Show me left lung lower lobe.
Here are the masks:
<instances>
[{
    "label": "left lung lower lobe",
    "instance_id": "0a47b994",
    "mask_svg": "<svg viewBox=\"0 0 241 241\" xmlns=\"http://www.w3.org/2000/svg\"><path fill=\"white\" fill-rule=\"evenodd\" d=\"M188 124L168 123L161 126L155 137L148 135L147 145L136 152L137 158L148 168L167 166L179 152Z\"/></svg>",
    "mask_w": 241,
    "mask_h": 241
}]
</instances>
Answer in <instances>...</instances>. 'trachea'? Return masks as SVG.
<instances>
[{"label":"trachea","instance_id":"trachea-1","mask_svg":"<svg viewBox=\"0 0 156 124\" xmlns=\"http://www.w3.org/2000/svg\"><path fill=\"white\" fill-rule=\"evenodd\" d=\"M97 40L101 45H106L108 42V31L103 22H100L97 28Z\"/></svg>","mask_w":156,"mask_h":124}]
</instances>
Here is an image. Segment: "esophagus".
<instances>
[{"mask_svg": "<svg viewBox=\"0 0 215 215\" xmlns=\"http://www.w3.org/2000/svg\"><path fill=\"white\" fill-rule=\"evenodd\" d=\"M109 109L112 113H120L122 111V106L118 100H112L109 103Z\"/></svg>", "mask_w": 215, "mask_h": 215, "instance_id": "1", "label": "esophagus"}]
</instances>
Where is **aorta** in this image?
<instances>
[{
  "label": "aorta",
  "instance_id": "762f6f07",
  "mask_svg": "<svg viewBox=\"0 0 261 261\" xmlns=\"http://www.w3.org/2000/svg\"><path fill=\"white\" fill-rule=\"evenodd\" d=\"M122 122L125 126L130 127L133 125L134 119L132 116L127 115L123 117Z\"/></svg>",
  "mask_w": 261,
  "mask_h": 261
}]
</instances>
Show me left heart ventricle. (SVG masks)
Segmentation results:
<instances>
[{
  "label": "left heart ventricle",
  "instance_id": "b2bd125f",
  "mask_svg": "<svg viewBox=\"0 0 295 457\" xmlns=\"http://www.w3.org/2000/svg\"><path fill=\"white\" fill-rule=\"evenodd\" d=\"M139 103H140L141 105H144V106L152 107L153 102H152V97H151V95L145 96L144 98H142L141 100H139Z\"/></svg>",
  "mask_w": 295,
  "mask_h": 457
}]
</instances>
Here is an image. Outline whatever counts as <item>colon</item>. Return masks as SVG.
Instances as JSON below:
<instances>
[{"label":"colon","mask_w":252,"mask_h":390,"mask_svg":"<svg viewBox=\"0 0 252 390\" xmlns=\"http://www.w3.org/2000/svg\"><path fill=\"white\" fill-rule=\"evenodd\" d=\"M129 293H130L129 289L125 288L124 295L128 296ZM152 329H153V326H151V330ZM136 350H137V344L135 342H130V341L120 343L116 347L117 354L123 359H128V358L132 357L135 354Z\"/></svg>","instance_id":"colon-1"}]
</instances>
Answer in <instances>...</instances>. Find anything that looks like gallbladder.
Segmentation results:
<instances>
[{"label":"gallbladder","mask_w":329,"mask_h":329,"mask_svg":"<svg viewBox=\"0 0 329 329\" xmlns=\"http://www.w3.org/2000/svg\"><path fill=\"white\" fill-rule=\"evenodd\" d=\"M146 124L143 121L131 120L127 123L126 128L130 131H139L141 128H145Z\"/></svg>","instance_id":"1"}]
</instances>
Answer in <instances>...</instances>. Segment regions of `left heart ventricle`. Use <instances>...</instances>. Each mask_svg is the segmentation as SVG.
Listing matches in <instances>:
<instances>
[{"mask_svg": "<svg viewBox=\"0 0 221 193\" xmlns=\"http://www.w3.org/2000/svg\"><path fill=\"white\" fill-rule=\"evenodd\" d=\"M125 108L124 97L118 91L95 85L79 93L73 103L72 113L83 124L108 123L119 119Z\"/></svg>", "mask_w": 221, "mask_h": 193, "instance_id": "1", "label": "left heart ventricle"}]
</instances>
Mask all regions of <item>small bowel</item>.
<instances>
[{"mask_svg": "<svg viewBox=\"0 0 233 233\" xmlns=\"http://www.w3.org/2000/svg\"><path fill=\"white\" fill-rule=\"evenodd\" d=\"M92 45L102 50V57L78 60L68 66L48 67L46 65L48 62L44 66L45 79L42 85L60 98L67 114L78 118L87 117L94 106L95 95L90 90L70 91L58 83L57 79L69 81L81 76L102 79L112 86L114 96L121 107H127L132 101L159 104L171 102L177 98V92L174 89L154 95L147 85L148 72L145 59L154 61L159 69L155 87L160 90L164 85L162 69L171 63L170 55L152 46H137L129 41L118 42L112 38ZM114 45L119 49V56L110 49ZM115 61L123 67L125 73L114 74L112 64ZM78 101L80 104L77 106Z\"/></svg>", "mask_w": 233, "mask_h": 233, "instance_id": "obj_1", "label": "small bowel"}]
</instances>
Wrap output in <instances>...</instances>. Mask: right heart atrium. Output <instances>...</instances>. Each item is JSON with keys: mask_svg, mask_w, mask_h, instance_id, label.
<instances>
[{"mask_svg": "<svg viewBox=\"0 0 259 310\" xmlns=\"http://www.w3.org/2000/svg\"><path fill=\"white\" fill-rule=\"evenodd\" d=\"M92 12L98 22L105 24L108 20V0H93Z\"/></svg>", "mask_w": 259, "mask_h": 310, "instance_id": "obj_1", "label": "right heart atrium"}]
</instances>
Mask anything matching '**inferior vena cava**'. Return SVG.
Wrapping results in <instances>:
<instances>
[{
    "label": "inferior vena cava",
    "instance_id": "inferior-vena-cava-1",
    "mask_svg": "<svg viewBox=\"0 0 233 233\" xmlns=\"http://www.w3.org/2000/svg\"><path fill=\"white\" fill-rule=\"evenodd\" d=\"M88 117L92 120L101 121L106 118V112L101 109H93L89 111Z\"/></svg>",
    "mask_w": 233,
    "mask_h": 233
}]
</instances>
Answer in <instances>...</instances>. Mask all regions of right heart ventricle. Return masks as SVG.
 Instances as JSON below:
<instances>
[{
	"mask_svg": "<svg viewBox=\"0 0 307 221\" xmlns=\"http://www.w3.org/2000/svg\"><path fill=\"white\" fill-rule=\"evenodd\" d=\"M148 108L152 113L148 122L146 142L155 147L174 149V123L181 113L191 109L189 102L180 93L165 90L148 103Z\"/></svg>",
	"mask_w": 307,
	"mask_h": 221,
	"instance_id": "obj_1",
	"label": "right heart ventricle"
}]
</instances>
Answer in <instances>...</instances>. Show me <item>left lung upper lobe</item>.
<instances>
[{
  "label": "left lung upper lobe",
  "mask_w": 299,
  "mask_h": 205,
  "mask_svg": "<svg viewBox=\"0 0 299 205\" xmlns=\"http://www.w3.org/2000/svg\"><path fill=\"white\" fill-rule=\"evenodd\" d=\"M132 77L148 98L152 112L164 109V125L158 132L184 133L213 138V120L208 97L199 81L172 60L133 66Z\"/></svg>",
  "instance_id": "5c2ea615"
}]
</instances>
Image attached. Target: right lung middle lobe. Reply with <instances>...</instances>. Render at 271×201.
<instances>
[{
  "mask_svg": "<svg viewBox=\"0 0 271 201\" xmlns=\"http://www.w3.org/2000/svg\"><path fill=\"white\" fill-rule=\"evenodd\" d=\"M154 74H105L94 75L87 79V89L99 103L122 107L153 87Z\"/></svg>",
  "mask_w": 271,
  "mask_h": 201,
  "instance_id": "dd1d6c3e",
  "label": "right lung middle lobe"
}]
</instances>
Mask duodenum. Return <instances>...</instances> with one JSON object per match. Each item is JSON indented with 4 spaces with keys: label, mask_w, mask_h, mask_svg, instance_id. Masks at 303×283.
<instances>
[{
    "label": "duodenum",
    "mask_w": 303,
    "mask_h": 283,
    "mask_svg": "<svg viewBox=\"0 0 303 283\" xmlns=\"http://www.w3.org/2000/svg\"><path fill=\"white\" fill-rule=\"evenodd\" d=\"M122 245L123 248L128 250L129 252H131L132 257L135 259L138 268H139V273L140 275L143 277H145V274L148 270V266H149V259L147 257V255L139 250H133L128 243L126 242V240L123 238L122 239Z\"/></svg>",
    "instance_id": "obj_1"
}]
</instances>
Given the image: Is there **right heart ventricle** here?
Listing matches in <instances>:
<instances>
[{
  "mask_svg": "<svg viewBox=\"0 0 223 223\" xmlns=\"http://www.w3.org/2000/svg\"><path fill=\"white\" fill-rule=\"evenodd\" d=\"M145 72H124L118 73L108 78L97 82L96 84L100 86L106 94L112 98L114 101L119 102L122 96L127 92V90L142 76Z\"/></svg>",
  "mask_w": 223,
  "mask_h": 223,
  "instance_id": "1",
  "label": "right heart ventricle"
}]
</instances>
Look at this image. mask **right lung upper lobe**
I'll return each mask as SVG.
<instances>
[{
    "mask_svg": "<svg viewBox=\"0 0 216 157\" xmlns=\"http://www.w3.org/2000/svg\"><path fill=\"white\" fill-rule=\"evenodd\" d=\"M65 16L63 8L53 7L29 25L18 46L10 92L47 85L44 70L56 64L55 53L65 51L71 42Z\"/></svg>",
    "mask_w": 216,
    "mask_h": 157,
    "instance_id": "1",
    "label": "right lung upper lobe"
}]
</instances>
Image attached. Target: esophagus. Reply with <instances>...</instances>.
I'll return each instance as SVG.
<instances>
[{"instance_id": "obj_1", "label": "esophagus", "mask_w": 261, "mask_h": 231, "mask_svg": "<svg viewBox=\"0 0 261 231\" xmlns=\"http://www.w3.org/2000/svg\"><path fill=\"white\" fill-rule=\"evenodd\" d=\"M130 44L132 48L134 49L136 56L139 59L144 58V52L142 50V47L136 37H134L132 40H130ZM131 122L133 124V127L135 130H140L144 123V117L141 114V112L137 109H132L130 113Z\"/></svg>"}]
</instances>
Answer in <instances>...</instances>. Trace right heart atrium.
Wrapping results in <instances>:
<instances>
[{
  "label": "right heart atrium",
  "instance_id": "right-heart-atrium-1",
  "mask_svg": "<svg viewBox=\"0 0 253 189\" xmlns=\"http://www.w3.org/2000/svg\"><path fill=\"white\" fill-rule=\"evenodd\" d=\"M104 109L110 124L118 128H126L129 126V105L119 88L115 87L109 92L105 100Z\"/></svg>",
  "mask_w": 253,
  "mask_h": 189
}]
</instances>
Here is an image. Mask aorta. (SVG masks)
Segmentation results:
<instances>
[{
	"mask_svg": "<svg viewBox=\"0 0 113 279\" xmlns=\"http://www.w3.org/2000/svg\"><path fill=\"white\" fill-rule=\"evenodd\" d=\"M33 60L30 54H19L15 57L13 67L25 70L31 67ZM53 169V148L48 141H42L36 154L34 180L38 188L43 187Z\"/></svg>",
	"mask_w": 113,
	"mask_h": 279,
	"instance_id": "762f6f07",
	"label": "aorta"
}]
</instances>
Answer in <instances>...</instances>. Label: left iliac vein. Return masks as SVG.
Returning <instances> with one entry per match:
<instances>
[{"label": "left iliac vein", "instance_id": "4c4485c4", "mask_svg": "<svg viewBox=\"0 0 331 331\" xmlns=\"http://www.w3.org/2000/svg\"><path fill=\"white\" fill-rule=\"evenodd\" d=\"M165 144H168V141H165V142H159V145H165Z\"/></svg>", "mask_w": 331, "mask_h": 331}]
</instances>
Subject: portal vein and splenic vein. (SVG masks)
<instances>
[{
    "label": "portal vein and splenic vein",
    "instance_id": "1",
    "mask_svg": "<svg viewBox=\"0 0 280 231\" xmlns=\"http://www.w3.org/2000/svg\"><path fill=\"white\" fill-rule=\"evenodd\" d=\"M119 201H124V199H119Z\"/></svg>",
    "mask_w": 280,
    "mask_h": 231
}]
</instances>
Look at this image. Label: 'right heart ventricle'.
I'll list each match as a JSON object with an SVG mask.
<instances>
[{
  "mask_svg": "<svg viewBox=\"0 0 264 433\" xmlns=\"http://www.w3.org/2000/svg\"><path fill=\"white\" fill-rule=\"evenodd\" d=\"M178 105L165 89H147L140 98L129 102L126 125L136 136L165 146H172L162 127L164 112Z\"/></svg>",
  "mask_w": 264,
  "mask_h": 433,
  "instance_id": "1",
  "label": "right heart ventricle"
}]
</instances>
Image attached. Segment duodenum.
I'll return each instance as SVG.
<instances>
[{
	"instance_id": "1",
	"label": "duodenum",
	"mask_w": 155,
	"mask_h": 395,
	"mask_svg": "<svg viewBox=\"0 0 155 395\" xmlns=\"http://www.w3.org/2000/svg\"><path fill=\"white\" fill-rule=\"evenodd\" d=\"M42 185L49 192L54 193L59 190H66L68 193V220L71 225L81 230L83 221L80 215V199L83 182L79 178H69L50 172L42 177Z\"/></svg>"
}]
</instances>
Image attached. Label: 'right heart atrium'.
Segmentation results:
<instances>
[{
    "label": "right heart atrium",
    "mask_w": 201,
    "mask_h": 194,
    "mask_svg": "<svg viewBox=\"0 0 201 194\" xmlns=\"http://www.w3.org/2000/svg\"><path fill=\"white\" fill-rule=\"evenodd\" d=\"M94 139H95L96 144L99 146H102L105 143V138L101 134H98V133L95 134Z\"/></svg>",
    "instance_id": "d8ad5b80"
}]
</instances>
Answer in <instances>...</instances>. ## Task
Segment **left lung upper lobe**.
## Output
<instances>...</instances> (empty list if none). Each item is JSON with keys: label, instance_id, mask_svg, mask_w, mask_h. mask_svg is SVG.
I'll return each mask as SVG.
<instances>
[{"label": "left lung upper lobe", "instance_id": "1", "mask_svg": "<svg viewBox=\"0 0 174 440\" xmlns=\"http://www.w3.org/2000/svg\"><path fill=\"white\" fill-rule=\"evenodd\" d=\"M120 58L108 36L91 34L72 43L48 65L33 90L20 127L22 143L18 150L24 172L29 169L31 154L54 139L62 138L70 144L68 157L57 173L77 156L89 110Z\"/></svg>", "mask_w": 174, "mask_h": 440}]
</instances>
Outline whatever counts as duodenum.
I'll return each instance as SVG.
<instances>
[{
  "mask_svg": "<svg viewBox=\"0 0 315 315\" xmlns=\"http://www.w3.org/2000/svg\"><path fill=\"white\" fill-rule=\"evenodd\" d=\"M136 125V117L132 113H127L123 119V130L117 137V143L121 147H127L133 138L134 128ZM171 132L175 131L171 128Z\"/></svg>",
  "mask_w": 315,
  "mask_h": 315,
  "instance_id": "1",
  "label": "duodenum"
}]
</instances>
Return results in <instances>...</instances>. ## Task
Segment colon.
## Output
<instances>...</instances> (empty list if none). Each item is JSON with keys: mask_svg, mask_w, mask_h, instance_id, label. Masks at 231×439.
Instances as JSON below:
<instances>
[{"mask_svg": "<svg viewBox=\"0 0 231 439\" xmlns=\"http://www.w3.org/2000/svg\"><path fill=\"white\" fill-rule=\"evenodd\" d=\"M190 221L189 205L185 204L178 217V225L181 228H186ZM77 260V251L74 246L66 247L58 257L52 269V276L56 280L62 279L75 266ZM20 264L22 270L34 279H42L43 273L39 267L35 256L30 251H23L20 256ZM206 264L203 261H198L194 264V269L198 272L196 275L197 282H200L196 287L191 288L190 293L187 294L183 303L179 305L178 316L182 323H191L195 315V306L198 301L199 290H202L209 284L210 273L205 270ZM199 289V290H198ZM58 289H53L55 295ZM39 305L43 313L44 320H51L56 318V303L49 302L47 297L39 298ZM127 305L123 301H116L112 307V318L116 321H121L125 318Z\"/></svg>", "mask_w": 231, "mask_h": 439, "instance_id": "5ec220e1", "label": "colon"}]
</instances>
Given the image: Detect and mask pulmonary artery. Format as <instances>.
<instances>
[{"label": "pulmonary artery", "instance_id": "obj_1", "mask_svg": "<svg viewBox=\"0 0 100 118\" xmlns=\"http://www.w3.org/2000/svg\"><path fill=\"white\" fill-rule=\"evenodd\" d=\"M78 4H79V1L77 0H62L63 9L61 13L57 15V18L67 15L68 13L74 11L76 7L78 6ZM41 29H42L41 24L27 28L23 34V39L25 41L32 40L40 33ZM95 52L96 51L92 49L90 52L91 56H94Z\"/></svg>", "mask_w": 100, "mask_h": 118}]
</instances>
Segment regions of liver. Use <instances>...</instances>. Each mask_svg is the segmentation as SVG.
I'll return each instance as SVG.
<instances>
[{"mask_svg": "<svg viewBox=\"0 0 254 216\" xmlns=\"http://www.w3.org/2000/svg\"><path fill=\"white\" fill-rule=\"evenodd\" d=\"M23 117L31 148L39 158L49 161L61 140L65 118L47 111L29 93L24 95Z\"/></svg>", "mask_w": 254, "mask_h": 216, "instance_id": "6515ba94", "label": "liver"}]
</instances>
----------------
EXERCISE BRIEF
If a line in the data contains the string "Task", copy it.

SOLUTION TO THIS PROBLEM
Answer in <instances>...</instances>. ## Task
Return results in <instances>...</instances>. ## Task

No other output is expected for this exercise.